Thanks for confirming that it works for you as well. I have a PR open on v3.1.x 
that brings osc/rdma up to date with master. I will also be bringing some code 
that greatly improves the multi-threaded RMA performance on Aries systems (at 
least with benchmarks— github.com/hpc/rma-mt). That will not make it into 
v3.1.x but will be in v4.0.0.

-Nathan

> On May 9, 2018, at 1:26 AM, Joseph Schuchart <schuch...@hlrs.de> wrote:
> 
> Nathan,
> 
> Thank you, I can confirm that it works as expected with master on our system. 
> I will stick to this version then until 3.1.1 is out.
> 
> Joseph
> 
> On 05/08/2018 05:34 PM, Nathan Hjelm wrote:
>> Looks like it doesn't fail with master so at some point I fixed this bug. 

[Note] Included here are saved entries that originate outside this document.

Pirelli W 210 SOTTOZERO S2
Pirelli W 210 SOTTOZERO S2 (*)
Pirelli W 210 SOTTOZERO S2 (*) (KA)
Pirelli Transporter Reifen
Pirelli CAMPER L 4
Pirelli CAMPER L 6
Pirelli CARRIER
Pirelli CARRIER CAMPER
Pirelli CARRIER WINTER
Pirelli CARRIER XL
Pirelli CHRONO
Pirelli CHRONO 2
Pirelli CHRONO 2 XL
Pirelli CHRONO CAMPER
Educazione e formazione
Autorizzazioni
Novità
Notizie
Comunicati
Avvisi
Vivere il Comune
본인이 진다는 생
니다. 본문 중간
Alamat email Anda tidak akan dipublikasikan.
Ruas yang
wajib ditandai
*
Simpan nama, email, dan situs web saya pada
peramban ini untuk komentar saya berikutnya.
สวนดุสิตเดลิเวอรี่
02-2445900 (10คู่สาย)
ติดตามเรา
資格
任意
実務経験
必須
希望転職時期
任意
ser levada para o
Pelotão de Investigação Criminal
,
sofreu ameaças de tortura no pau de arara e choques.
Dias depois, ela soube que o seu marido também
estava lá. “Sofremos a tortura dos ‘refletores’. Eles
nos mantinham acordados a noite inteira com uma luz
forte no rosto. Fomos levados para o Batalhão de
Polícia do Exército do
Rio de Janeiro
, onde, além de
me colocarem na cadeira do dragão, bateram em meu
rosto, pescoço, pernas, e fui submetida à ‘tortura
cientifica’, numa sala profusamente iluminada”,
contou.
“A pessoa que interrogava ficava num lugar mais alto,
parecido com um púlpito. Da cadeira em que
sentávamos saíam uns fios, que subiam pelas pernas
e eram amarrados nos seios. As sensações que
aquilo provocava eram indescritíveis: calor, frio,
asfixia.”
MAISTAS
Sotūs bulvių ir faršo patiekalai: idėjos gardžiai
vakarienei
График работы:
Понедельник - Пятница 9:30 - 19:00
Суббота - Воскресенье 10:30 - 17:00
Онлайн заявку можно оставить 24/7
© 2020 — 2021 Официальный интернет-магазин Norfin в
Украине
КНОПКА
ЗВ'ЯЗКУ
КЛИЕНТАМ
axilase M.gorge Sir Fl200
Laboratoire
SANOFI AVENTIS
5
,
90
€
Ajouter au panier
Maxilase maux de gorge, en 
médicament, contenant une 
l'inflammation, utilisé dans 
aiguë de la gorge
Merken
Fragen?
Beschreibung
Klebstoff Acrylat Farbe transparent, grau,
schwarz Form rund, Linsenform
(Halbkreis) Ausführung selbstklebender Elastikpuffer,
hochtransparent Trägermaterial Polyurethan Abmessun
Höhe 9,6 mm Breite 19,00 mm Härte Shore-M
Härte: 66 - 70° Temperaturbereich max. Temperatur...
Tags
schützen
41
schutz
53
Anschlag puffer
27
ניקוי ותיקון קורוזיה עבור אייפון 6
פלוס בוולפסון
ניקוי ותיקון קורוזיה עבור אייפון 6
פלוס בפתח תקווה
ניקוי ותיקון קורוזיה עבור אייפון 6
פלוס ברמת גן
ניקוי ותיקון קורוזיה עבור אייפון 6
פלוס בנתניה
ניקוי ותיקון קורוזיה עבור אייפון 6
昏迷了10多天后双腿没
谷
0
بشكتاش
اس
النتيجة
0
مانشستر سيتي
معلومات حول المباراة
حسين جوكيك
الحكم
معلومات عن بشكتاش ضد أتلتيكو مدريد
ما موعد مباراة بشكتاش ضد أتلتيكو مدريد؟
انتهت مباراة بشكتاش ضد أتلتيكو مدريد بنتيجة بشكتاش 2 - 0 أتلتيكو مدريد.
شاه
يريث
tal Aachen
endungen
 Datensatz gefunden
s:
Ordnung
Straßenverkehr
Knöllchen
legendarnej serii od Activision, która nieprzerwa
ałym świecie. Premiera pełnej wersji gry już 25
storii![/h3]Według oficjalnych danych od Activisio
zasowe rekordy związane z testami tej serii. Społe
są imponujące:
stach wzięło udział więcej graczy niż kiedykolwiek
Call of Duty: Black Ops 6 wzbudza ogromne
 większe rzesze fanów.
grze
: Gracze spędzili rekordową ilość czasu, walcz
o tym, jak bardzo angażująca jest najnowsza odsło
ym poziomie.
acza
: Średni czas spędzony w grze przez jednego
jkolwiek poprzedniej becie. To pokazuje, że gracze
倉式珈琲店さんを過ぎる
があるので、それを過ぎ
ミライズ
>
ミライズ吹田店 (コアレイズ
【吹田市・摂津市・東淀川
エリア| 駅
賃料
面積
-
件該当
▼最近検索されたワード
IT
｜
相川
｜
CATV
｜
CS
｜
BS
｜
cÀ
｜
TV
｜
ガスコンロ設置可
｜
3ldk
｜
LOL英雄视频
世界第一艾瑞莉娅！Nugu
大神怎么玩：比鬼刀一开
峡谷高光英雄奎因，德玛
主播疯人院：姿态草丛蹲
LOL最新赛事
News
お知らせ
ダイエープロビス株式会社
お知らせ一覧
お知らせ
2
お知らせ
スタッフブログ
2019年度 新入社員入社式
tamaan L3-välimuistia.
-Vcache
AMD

>> The current plan is to bring all the master changes into v3.1.1. This 
>> includes a number of bug fixes.
>> -Nathan
>> On May 08, 2018, at 08:25 AM, Joseph Schuchart <schuch...@hlrs.de> wrote:
>>> Nathan,
>>> 
>>> Thanks for looking into that. My test program is attached.
>>> 
>>> Best
>>> Joseph
>>> 
>>> On 05/08/2018 02:56 PM, Nathan Hjelm wrote:
>>>> I will take a look today. Can you send me your test program?
>>>> 
>>>> -Nathan
>>>> 
>>>>> On May 8, 2018, at 2:49 AM, Joseph Schuchart <schuch...@hlrs.de> wrote:
>>>>> 
>>>>> All,
>>>>> 
>>>>> I have been experimenting with using Open MPI 3.1.0 on our Cray XC40 
>>>>> (Haswell-based nodes, Aries interconnect) for multi-threaded MPI RMA. 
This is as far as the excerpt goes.